In making connections across departments, agencies, and initiatives, a common vocabulary is critical. State Education Agencies and local school districts, community and technical colleges are working to implement the Rigorous Programs of Study Design Framework (through the efforts of OVAE, particularly Carl D. Perkins CTE). That information is found at: http://cte.ed.gov/nationalinitiatives/rposdesignframework.cfm
New efforts should include how each program/initiative complements the other. :) Thanks for this opportunity to learn from and share with one another.
I think the tools we were given last week could be very helpful to our grantees. However, I am wondering how some of the discretionary grantees will fit into the system. Our community college grantees are obviously part of the workforce system, and many of our grantees are regular players. However, the nature of the discretionary grants is that they are for a specific period of time. Career pathways seems to be a more long-termed focused change to the system. What is the role of a discretionary grantee in career pathways system? How have community-based organizations been brought into the system? How do we make sure they are involved and active in the creation of career pathways?
Also, I think this will be covered today, but there should be a way to measure the success of these sytems. Once they have been implemented, how can a pathway be shown to be more successful than the normal system. What metrics are appropriate (employment obtained, customer satisfaction, money spent)? Are there tools that help in the evaluation of career pathways?
Robin, you make an excellent point. Developing a common vocabulary for career pathways is essential for agencies to work together. Thanks for the link! We will continue to work to make these crucial connections.
I think Career Pathways should be integrated into additional training areas suchb as staff meetings and into training programs like FPO. I want to know more about how to incorporate others program areas, VETS, WIA into the program.

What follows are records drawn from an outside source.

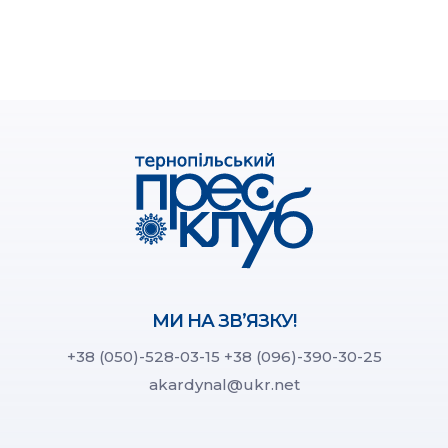
МИ НА ЗВ’ЯЗКУ!
+38 (050)-528-03-15
+38 (096)-390-30-25
akardynal@ukr.net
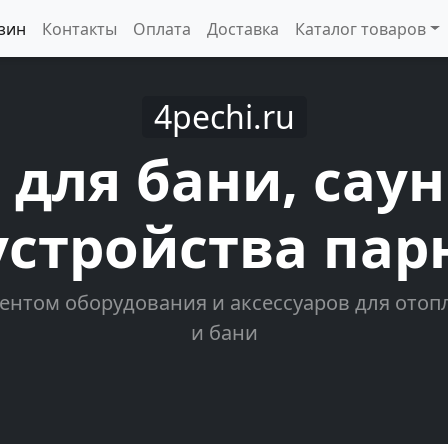
зин
Контакты
Оплата
Доставка
Каталог товаров
4pechi.ru
 для бани, сау
устройства пар
ентом оборудования и аксессуаров для отопл
и бани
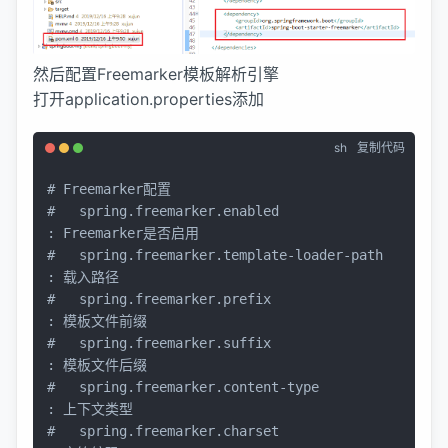
然后配置Freemarker模板解析引擎
打开application.properties添加
sh
复制代码
# Freemarker配置
#   spring.freemarker.enabled                           
: Freemarker是否启用
#   spring.freemarker.template-loader-path              
: 载入路径
#   spring.freemarker.prefix                            
: 模板文件前缀
#   spring.freemarker.suffix                            
: 模板文件后缀
#   spring.freemarker.content-type                      
: 上下文类型
#   spring.freemarker.charset                           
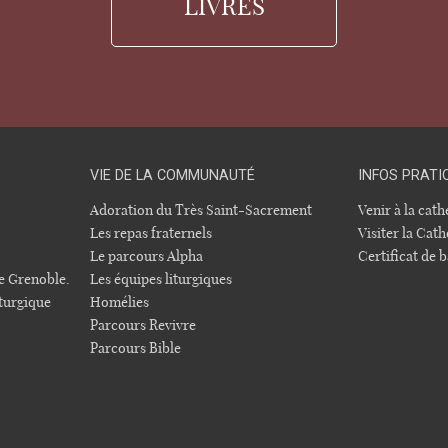
LIVRES
VIE DE LA COMMUNAUTÉ
INFOS PRATI
Adoration du Très Saint-Sacrement
Venir à la cat
Les repas fraternels
Visiter la Cath
Le parcours Alpha
Certificat de
e Grenoble.
Les équipes liturgiques
turgique
Homélies
Parcours Revivre
Parcours Bible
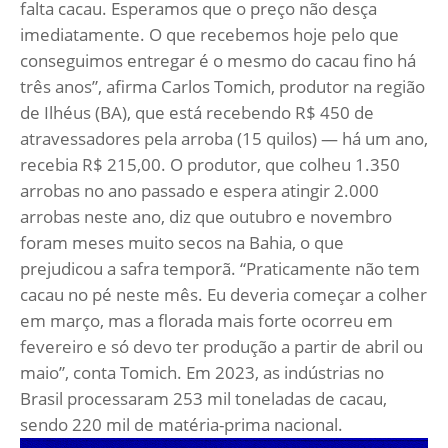
falta cacau. Esperamos que o preço não desça
imediatamente. O que recebemos hoje pelo que
conseguimos entregar é o mesmo do cacau fino há
três anos”, afirma Carlos Tomich, produtor na região
de Ilhéus (BA), que está recebendo R$ 450 de
atravessadores pela arroba (15 quilos) — há um ano,
recebia R$ 215,00. O produtor, que colheu 1.350
arrobas no ano passado e espera atingir 2.000
arrobas neste ano, diz que outubro e novembro
foram meses muito secos na Bahia, o que
prejudicou a safra temporã. “Praticamente não tem
cacau no pé neste mês. Eu deveria começar a colher
em março, mas a florada mais forte ocorreu em
fevereiro e só devo ter produção a partir de abril ou
maio”, conta Tomich. Em 2023, as indústrias no
Brasil processaram 253 mil toneladas de cacau,
sendo 220 mil de matéria-prima nacional.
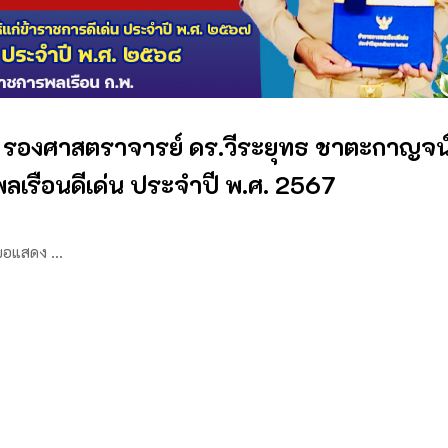
 รองศาสตราจารย์ ดร.วีระยุทธ ชาตะกาญจน์ 
ลเรือนดีเด่น ประจำปี พ.ศ. 2567
 ขอแสดง …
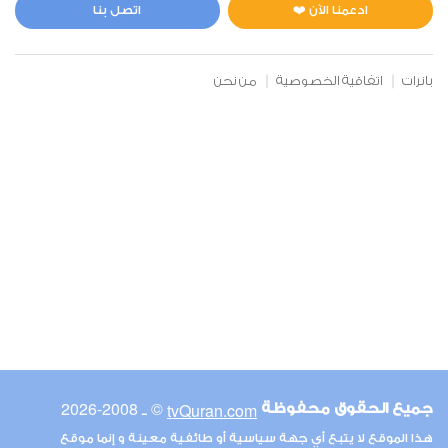
2
10623
استماع
اعجاب
ادعمنا الآن ❤️
اتصل بنا
بانرات
اتفاقية الخصوصية
من نحن
00:00
00:00
6
الأنعام
2
9517
استماع
اعجاب
00:00
00:00
© ـ 2008-2026
tvQuran.com
جميع الحقوق محفوظة
7
هذا الموقع لا يتبع أي جهة سياسية أو طائفية معينة و إنما موقع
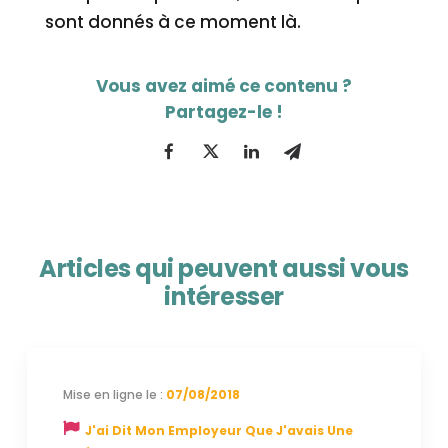
sont donnés à ce moment là.
Articles qui peuvent aussi vous
intéresser
07/08/2018
J'ai Dit Mon Employeur Que J'avais Une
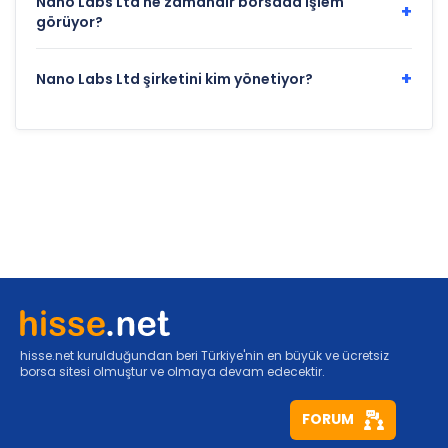
Nano Labs Ltd ne zamandır borsada işlem
+
görüyor?
+
Nano Labs Ltd şirketini kim yönetiyor?
hisse.net kurulduğundan beri Türkiye'nin en büyük ve ücretsiz
borsa sitesi olmuştur ve olmaya devam edecektir.
FORUM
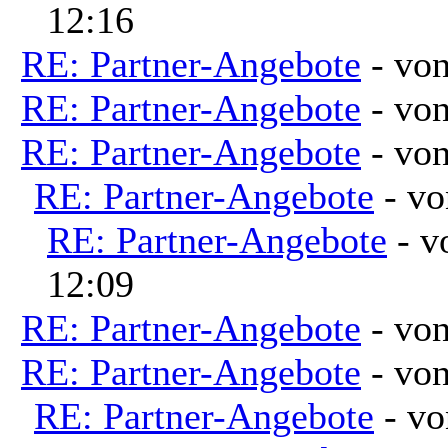
12:16
RE: Partner-Angebote
- vo
RE: Partner-Angebote
- vo
RE: Partner-Angebote
- vo
RE: Partner-Angebote
- v
RE: Partner-Angebote
- 
12:09
RE: Partner-Angebote
- vo
RE: Partner-Angebote
- vo
RE: Partner-Angebote
- v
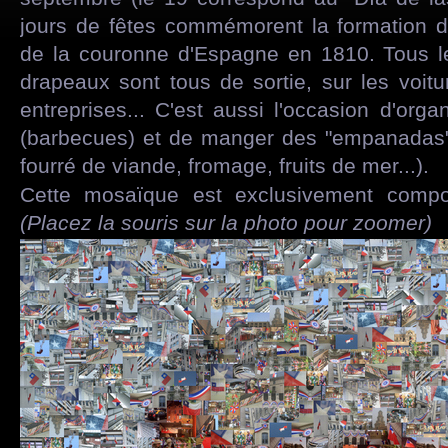
jours de fêtes commémorent la formation d'
de la couronne d'Espagne en 1810. Tous les
drapeaux sont tous de sortie, sur les voitu
entreprises... C'est aussi l'occasion d'or
(barbecues) et de manger des "empanadas"
fourré de viande, fromage, fruits de mer...).
Cette mosaïque est exclusivement compo
(Placez la souris sur la photo pour zoomer)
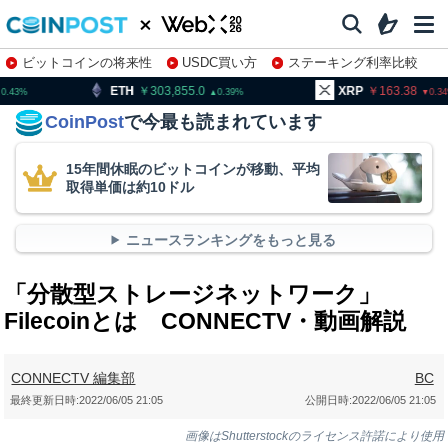
ビットコインの将来性
USDC買い方
ステーキング利率比較
株特集・関連銘柄
303,855.0
XRP
163.38
BNB
0.39
0.34
CoinPost
で今最も読まれています
15年間休眠のビットコインが移動、平均
取得単価は約10ドル
ニュースランキングをもっと見る
「分散型ストレージネットワーク」
Filecoinとは CONNECTV・動画解説
CONNECTV 編集部
BC
最終更新日時:
2022/06/05 21:05
公開日時:
2022/06/05 21:05
画像はShutterstockのライセンス許諾により使用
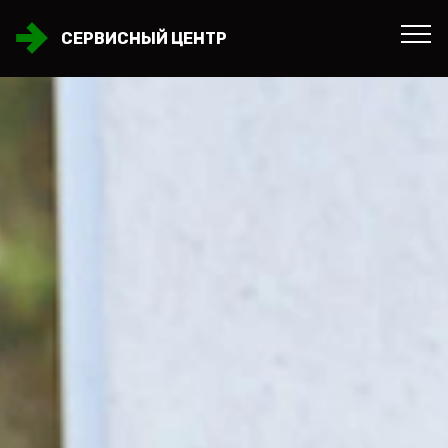
СЕРВИСНЫЙ ЦЕНТР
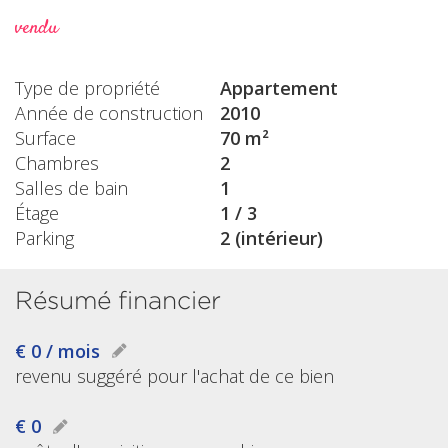
vendu
Type de propriété
Appartement
Année de construction
2010
Surface
70 m²
Chambres
2
Salles de bain
1
Étage
1 / 3
Parking
2 (intérieur)
Résumé financier
€ 0 / mois
revenu suggéré pour l'achat de ce bien
€ 0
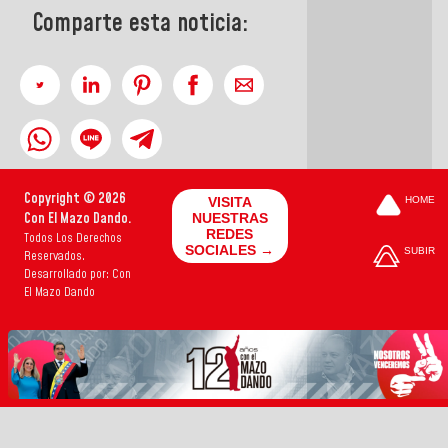
Comparte esta noticia:
Copyright © 2026
VISITA
HOME
Con El Mazo Dando.
NUESTRAS
REDES
Todos Los Derechos
SOCIALES →
SUBIR
Reservados.
Desarrollado por: Con
El Mazo Dando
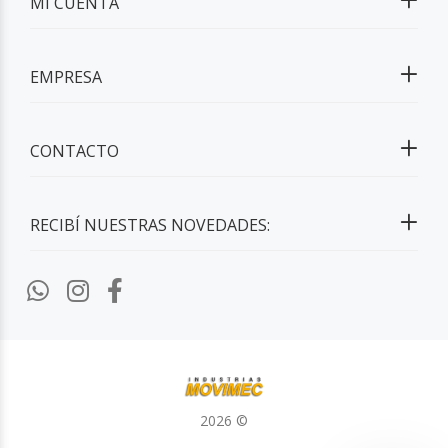
MI CUENTA
EMPRESA
CONTACTO
RECIBÍ NUESTRAS NOVEDADES:
2026 ©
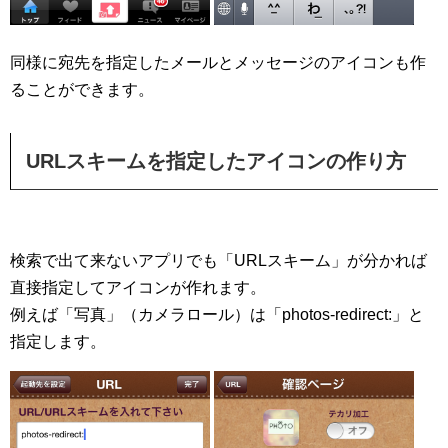
同様に宛先を指定したメールとメッセージのアイコンも作
ることができます。
URLスキームを指定したアイコンの作り方
検索で出て来ないアプリでも「URLスキーム」が分かれば
直接指定してアイコンが作れます。
例えば「写真」（カメラロール）は「photos-redirect:」と
指定します。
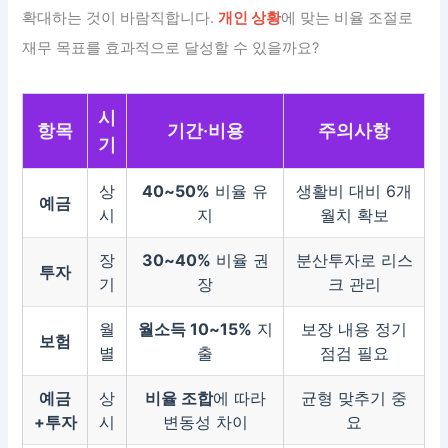
확대하는 것이 바람직합니다.
개인 상황
에 맞는 비율 조절로
재무 목표를 효과적으로 달성할 수 있을까요?
시
항목
기간·비용
주의사항
기
상
40~50%
비율 유
생활비 대비 6개
예금
시
지
월치 확보
장
30~40%
비율 권
분산투자로 리스
투자
기
장
크 관리
월
월소득 10~15%
지
보장 내용 정기
보험
별
출
점검 필요
예금
상
비율 조합
에 따라
균형 맞추기 중
+투자
시
변동성 차이
요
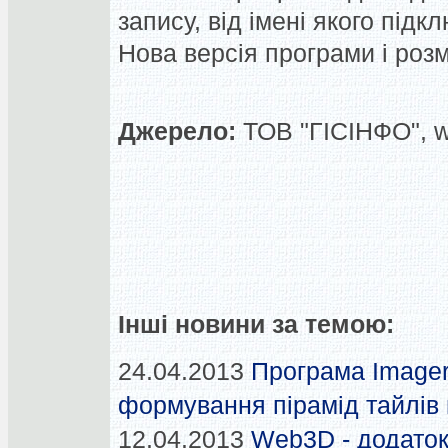
запису, від імені якого під
Нова версія програми і розмі
Джерело:
ТОВ "ГІСІНФО", 
Інші новини за темою:
24.04.2013
Програма Imager
формування пірамід тайлів н
12.04.2013
Web3D - додаток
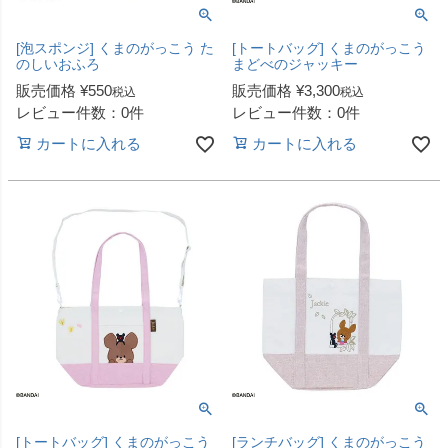
[泡スポンジ] くまのがっこう た
[トートバッグ] くまのがっこう
のしいおふろ
まどべのジャッキー
販売価格
¥
550
販売価格
¥
3,300
税込
税込
レビュー件数：0件
レビュー件数：0件
カートに入れる
カートに入れる
[トートバッグ] くまのがっこう
[ランチバッグ] くまのがっこう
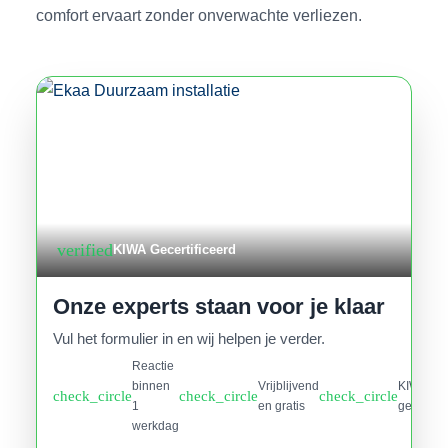
comfort ervaart zonder onverwachte verliezen.
verified
KIWA Gecertificeerd
Onze experts staan voor je klaar
Vul het formulier in en wij helpen je verder.
Reactie
binnen
Vrijblijvend
KIWA
check_circle
check_circle
check_circle
1
en gratis
gecertifi
werkdag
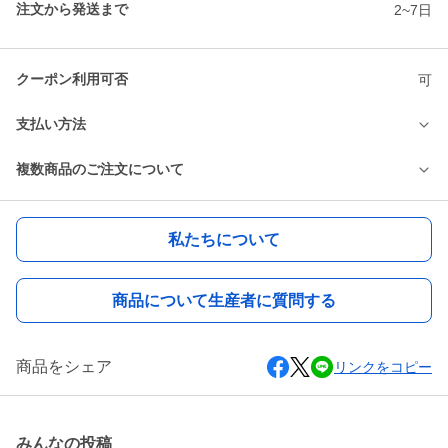
注文から発送まで
2~7日
クーポン利用可否
可
支払い方法
複数商品のご注文について
私たちについて
商品について生産者に質問する
商品をシェア
リンクをコピー
みんなの投稿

Michael makes a great point. Our grantees are very interested in making career pathway opportunities available for individuals in the areas in which they serve, but they are always asking us how they work they are doing can be sustained beyond the 5 year life of the HPOG grants. Any examples of how other discretionary grants have managed this challenge would be helpful to hear about!
I like Michael am wondering how discretionary grants will fit into the system. Because of how these grants are awarded a lot of what is to be done regarding career pathways may fit within specific grants that have an employer driven component like the H1B grants yet for those that do not how we drive the information will be key. More specifically, outside of the Statement of Work, how do we make sure they are involved and active in the creation of career pathways.